On my process…Christopher’s take on #makeovermonday week 3

By popular demand (read because Ann practically BEGGED me to) I will go through my process for this week’s Makeover Monday…and my process in general with how I interact with and present social data.  A quick shoutout to my friend and Tableau social buddy Michelle Wallace who did an amazing presentation at TC16 on some of the concepts I’ll cover here in greater detail.

I have been working with social media (Twitter, Facebook, Blogs, etc.) data for the past year.  Typically there are 2 ways to go about accessing this data: through a third-party vendor or through the service itself.  Third party vendors usually aggregate things and export in nice neat csv’s or xlsx’s but can be expensive.  I personally like going directly to the source.  When I first started working with this data it wasn’t long before my searching on google led me to a host of other Tableau developers encountering similar issues: how to glean value out of social media data.  I noticed very quickly that a lot of folks were utilizing Tableau’s Web Data Connector to connect directly to the Twitter and Facebook data stores.

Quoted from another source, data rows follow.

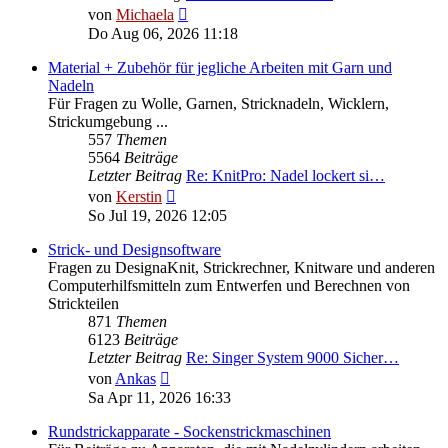
Neuester
von
Michaela
Beitrag
Do Aug 06, 2026 11:18
Material + Zubehör für jegliche Arbeiten mit Garn und
Nadeln
Für Fragen zu Wolle, Garnen, Stricknadeln, Wicklern,
Strickumgebung ...
557
Themen
5564
Beiträge
Letzter Beitrag
Re: KnitPro: Nadel lockert si…
Neuester
von
Kerstin
Beitrag
So Jul 19, 2026 12:05
Strick- und Designsoftware
Fragen zu DesignaKnit, Strickrechner, Knitware und anderen
Computerhilfsmitteln zum Entwerfen und Berechnen von
Strickteilen
871
Themen
6123
Beiträge
Letzter Beitrag
Re: Singer System 9000 Sicher…
Neuester
von
Ankas
Beitrag
Sa Apr 11, 2026 16:33
Rundstrickapparate - Sockenstrickmaschinen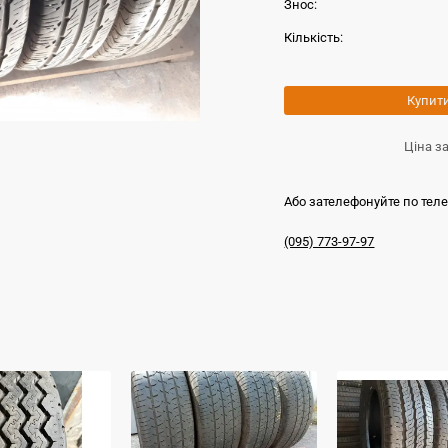
Знос:
Кількість:
Купит
Ціна з
Або зателефонуйте по тел
(095) 773-97-97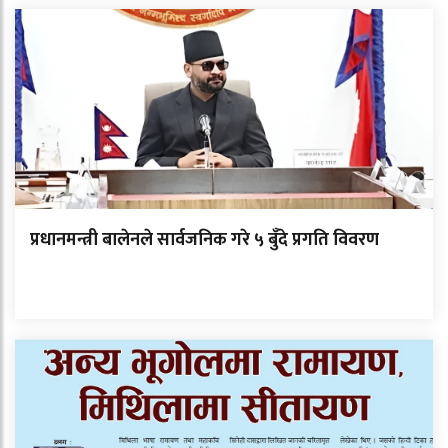
प्रधानमन्त्री बालेनले सार्वजनिक गरे ५ बुँदे प्रगति विवरण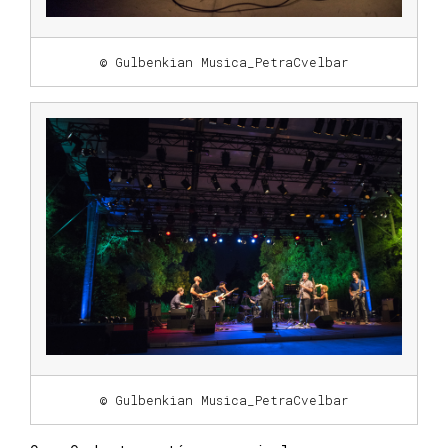
© Gulbenkian Musica_PetraCvelbar
© Gulbenkian Musica_PetraCvelbar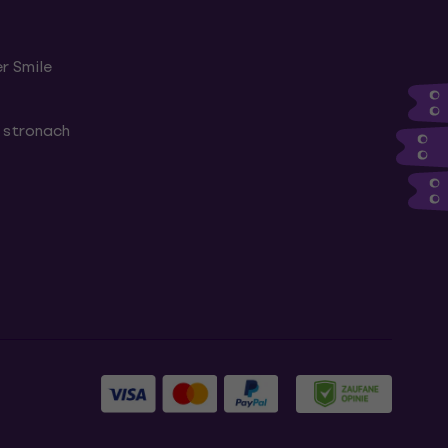
r Smile
 stronach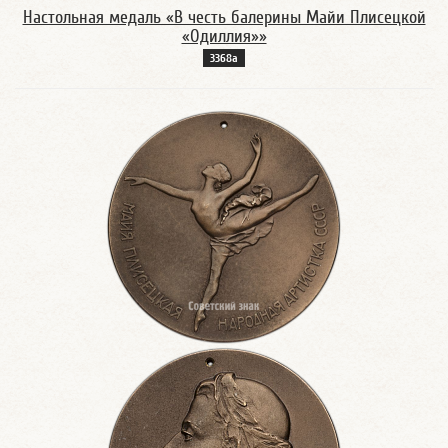
Настольная медаль «В честь балерины Майи Плисецкой
«Одиллия»»
3368а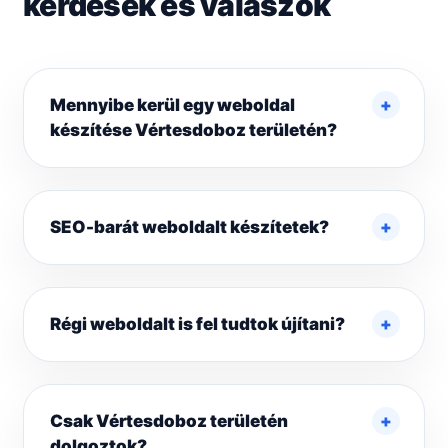
kérdések és válaszok
Mennyibe kerül egy weboldal
készítése Vértesdoboz területén?
SEO-barát weboldalt készítetek?
Régi weboldalt is fel tudtok újítani?
Csak Vértesdoboz területén
dolgoztok?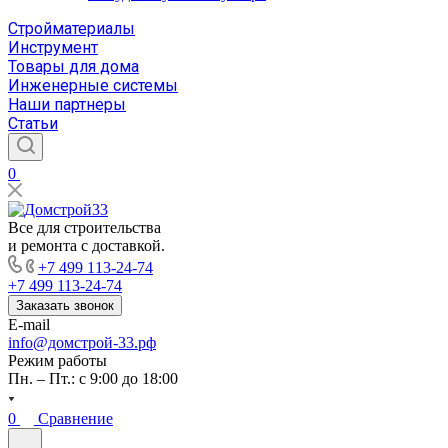
Стройматериалы
Инструмент
Товары для дома
Инженерные системы
Наши партнеры
Статьи
0
Все для строительства
и ремонта с доставкой.
+7 499 113-24-74
+7 499 113-24-74
Заказать звонок
E-mail
info@домстрой-33.рф
Режим работы
Пн. – Пт.: с 9:00 до 18:00
0
Сравнение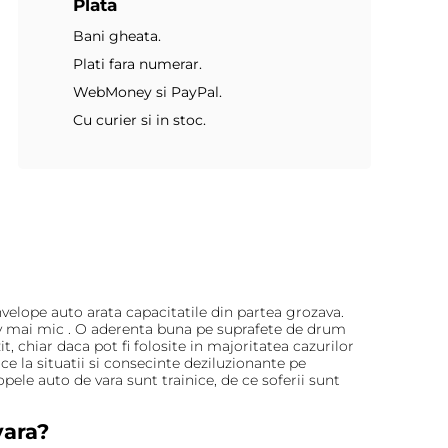
Plata
Bani gheata.
Plati fara numerar.
WebMoney si PayPal.
Cu curier si in stoc.
velope auto arata capacitatile din partea grozava.
iv mai mic . O aderenta buna pe suprafete de drum
 chiar daca pot fi folosite in majoritatea cazurilor
e la situatii si consecinte deziluzionante pe
ele auto de vara sunt trainice, de ce soferii sunt
vara?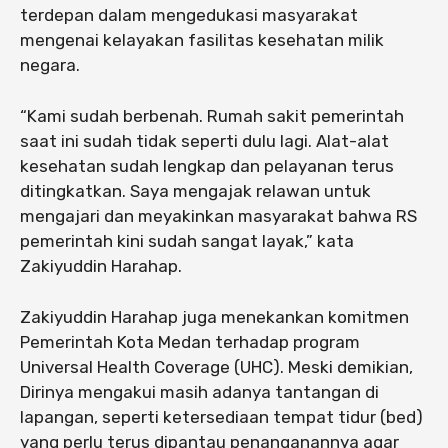
terdepan dalam mengedukasi masyarakat
mengenai kelayakan fasilitas kesehatan milik
negara.
“Kami sudah berbenah. Rumah sakit pemerintah
saat ini sudah tidak seperti dulu lagi. Alat-alat
kesehatan sudah lengkap dan pelayanan terus
ditingkatkan. Saya mengajak relawan untuk
mengajari dan meyakinkan masyarakat bahwa RS
pemerintah kini sudah sangat layak,” kata
Zakiyuddin Harahap.
Zakiyuddin Harahap juga menekankan komitmen
Pemerintah Kota Medan terhadap program
Universal Health Coverage (UHC). Meski demikian,
Dirinya mengakui masih adanya tantangan di
lapangan, seperti ketersediaan tempat tidur (bed)
yang perlu terus dipantau penanganannya agar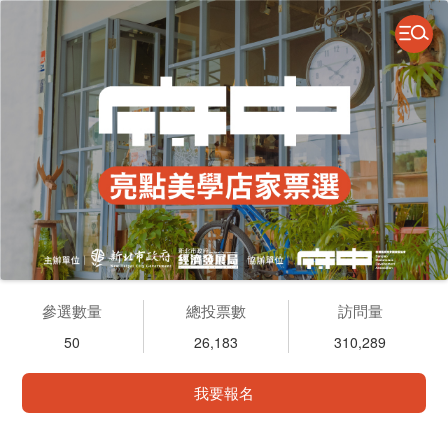
參選數量
總投票數
訪問量
50
26,183
310,289
我要報名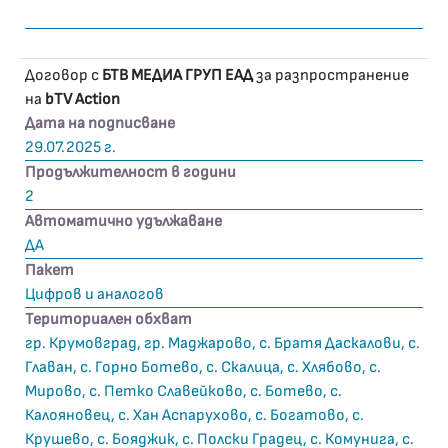
Договор с
БТВ МЕДИА ГРУП ЕАД
за разпространение
на
bTV Action
Дата на подписване
29.07.2025 г.
Продължителност в години
2
Автоматично удължаване
ДА
Пакет
Цифров и аналогов
Териториален обхват
гр. Крумовград, гр. Маджарово, с. Братя Даскалови, с.
Главан, с. Горно Ботево, с. Скалица, с. Хлябово, с.
Мирово, с. Петко Славейково, с. Ботево, с.
Калояновец, с. Хан Аспарухово, с. Богатово, с.
Крушево, с. Бояджик, с. Полски Градец, с. Комунига, с.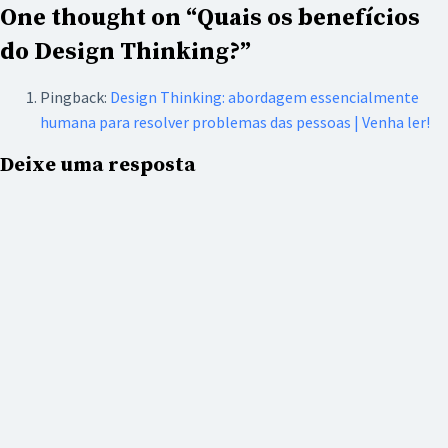
One thought on “
Quais os benefícios
do Design Thinking?
”
Pingback:
Design Thinking: abordagem essencialmente
humana para resolver problemas das pessoas | Venha ler!
Deixe uma resposta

A great starting point is hitting up the Tableau Junkie (also known as Alex Ross) for his blog on creating a Twitter Web Data Connector

A forewarning this connects to Twitter’s Public Search API which is limited to the latest 5000 tweets, for anything more than this you will have to purchase Twitter’s “firehose” data stream called GNIP.

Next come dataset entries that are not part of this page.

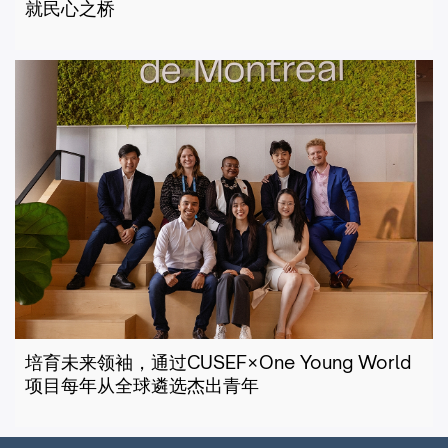
就民心之桥
培育未来领袖，通过CUSEF×One Young World
项目每年从全球遴选杰出青年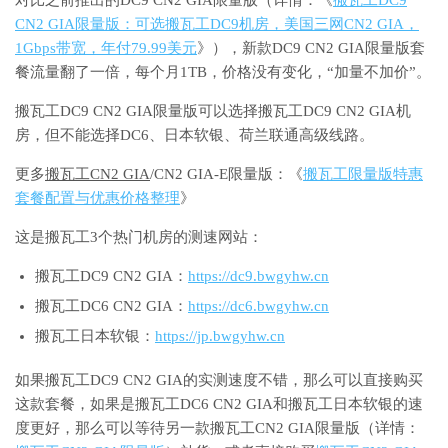
CN2 GIA限量版：可选搬瓦工DC9机房，美国三网CN2 GIA，
1Gbps带宽，年付79.99美元
》），新款DC9 CN2 GIA限量版套
餐流量翻了一倍，每个月1TB，价格没有变化，“加量不加价”。
搬瓦工DC9 CN2 GIA限量版可以选择搬瓦工DC9 CN2 GIA机
房，但不能选择DC6、日本软银、荷兰联通高级线路。
更多
搬瓦工CN2 GIA
/CN2 GIA-E限量版：《
搬瓦工限量版特惠
套餐配置与优惠价格整理
》
这是搬瓦工3个热门机房的测速网站：
搬瓦工DC9 CN2 GIA：
https://dc9.bwgyhw.cn
搬瓦工DC6 CN2 GIA：
https://dc6.bwgyhw.cn
搬瓦工日本软银：
https://jp.bwgyhw.cn
如果搬瓦工DC9 CN2 GIA的实测速度不错，那么可以直接购买
这款套餐，如果是搬瓦工DC6 CN2 GIA和搬瓦工日本软银的速
度更好，那么可以等待另一款搬瓦工CN2 GIA限量版（详情：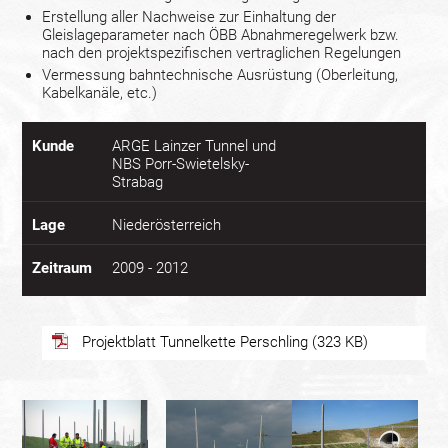
Erstellung aller Nachweise zur Einhaltung der
Gleislageparameter nach ÖBB Abnahmeregelwerk bzw.
nach den projektspezifischen vertraglichen Regelungen
Vermessung bahntechnische Ausrüstung (Oberleitung,
Kabelkanäle, etc.)
Kunde
ARGE Lainzer Tunnel und
NBS Porr-Swietelsky-
Strabag
Lage
Niederösterreich
Zeitraum
2009 - 2012
Projektblatt Tunnelkette Perschling (323 KB)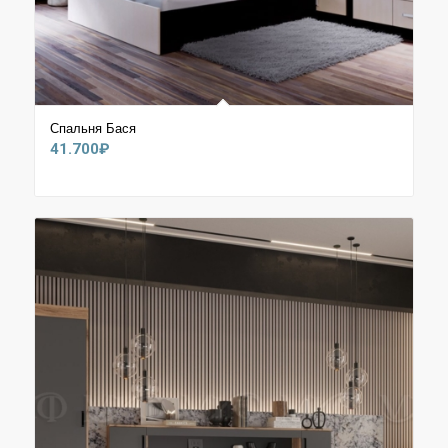
Спальня Бася
41.700
₽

Once you bring in the data you get a similar set of fields like we saw on this week’s Makeover Monday.  The key to social media analysis is asking the basic 5 questions: who, what, where, when, and why.  We want to know who said it, what they were saying, where they said it, when they said it and all of this hopefully combines together to get at the why they said it.  A key ingredient to this equation is the “what” portion…in our data that was the “Status Text”.  There are a lot of ways to glean keywords and hashtags using regex and other methods but I wanted to see the frequency and prevalence of the exact words…ALL of the exact words.

My first thought was to use the “Text to Columns” function in Excel.  However, I quickly realized that each tweet might contain 10, 15, 20+ words and multiply that times 5,000 tweets at a minimum (if only using the Twitter Public API) we are talking 100,000+ rows of data, not the easiest thing to drag down in Excel.  Then even if we could get all those words we just have the words I wanted to be able to see what those words connected to, who said them, when were they said…and eventually be able to derive my own sentiment analysis using those words…a little more googling and VOILA: ALTERYX!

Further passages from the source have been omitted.